Activity
Pictures do not belong in the copy, so please give every entry below again exactly.

Supplied records

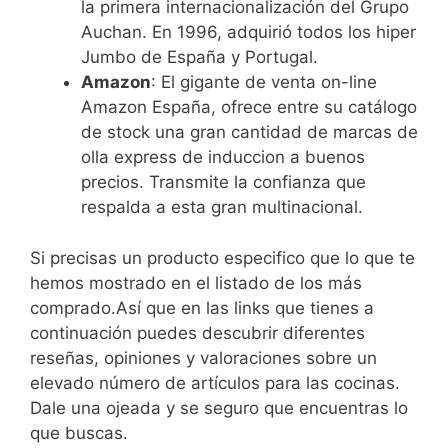
la primera internacionalización del Grupo
Auchan. En 1996, adquirió todos los hiper
Jumbo de España y Portugal.
Amazon
: El gigante de venta on-line
Amazon España, ofrece entre su catálogo
de stock una gran cantidad de marcas de
olla express de induccion a buenos
precios. Transmite la confianza que
respalda a esta gran multinacional.
Si precisas un producto especifico que lo que te
hemos mostrado en el listado de los más
comprado.Así que en las links que tienes a
continuación puedes descubrir diferentes
reseñas, opiniones y valoraciones sobre un
elevado número de artículos para las cocinas.
Dale una ojeada y se seguro que encuentras lo
que buscas.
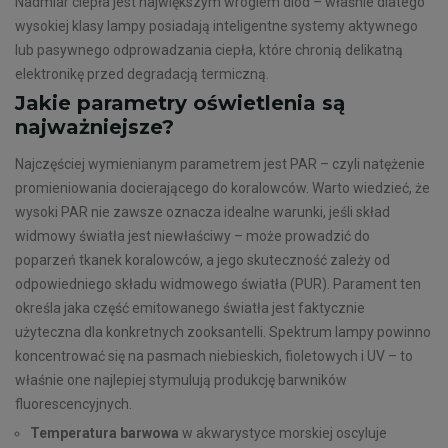
Nadmiar ciepła jest największym wrogiem diod – właśnie dlatego
wysokiej klasy lampy posiadają inteligentne systemy aktywnego
lub pasywnego odprowadzania ciepła, które chronią delikatną
elektronikę przed degradacją termiczną.
Jakie parametry oświetlenia są
najważniejsze?
Najczęściej wymienianym parametrem jest PAR – czyli natężenie
promieniowania docierającego do koralowców. Warto wiedzieć, że
wysoki PAR nie zawsze oznacza idealne warunki, jeśli skład
widmowy światła jest niewłaściwy – może prowadzić do
poparzeń tkanek koralowców, a jego skuteczność zależy od
odpowiedniego składu widmowego światła (PUR). Parament ten
określa jaka część emitowanego światła jest faktycznie
użyteczna dla konkretnych zooksantelli. Spektrum lampy powinno
koncentrować się na pasmach niebieskich, fioletowych i UV – to
właśnie one najlepiej stymulują produkcję barwników
fluorescencyjnych.
Temperatura barwowa
w akwarystyce morskiej oscyluje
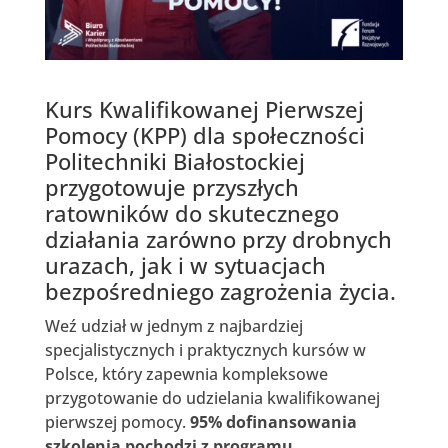
Kurs Kwalifikowanej Pierwszej
Pomocy (KPP) dla społeczności
Politechniki Białostockiej
przygotowuje przyszłych
ratowników do skutecznego
działania zarówno przy drobnych
urazach, jak i w sytuacjach
bezpośredniego zagrożenia życia.
Weź udział w jednym z najbardziej
specjalistycznych i praktycznych kursów w
Polsce, który zapewnia kompleksowe
przygotowanie do udzielania kwalifikowanej
pierwszej pomocy.
95% dofinansowania
szkolenia pochodzi z programu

Response to this task
la primera internacionalización del Grupo
Auchan. En 1996, adquirió todos los hiper
Jumbo de España y Portugal.
Amazon
: El gigante de venta on-line
Amazon España, ofrece entre su catálogo
de stock una gran cantidad de marcas de
olla express de induccion a buenos
precios. Transmite la confianza que
respalda a esta gran multinacional.
Si precisas un producto especifico que lo que te
hemos mostrado en el listado de los más
comprado.Así que en las links que tienes a
continuación puedes descubrir diferentes
reseñas, opiniones y valoraciones sobre un
elevado número de artículos para las cocinas.
Dale una ojeada y se seguro que encuentras lo
que buscas.
Nadmiar ciepła jest największym wrogiem diod – właśnie dlatego
wysokiej klasy lampy posiadają inteligentne systemy aktywnego
lub pasywnego odprowadzania ciepła, które chronią delikatną
elektronikę przed degradacją termiczną.
Jakie parametry oświetlenia są
najważniejsze?
Najczęściej wymienianym parametrem jest PAR – czyli natężenie
promieniowania docierającego do koralowców. Warto wiedzieć, że
wysoki PAR nie zawsze oznacza idealne warunki, jeśli skład
widmowy światła jest niewłaściwy – może prowadzić do
poparzeń tkanek koralowców, a jego skuteczność zależy od
odpowiedniego składu widmowego światła (PUR). Parament ten
określa jaka część emitowanego światła jest faktycznie
użyteczna dla konkretnych zooksantelli. Spektrum lampy powinno
koncentrować się na pasmach niebieskich, fioletowych i UV – to
właśnie one najlepiej stymulują produkcję barwników
fluorescencyjnych.
Temperatura barwowa
w akwarystyce morskiej oscyluje
Kurs Kwalifikowanej Pierwszej
Pomocy (KPP) dla społeczności
Politechniki Białostockiej
przygotowuje przyszłych
ratowników do skutecznego
działania zarówno przy drobnych
urazach, jak i w sytuacjach
bezpośredniego zagrożenia życia.
Weź udział w jednym z najbardziej
specjalistycznych i praktycznych kursów w
Polsce, który zapewnia kompleksowe
przygotowanie do udzielania kwalifikowanej
pierwszej pomocy.
95% dofinansowania
szkolenia pochodzi z programu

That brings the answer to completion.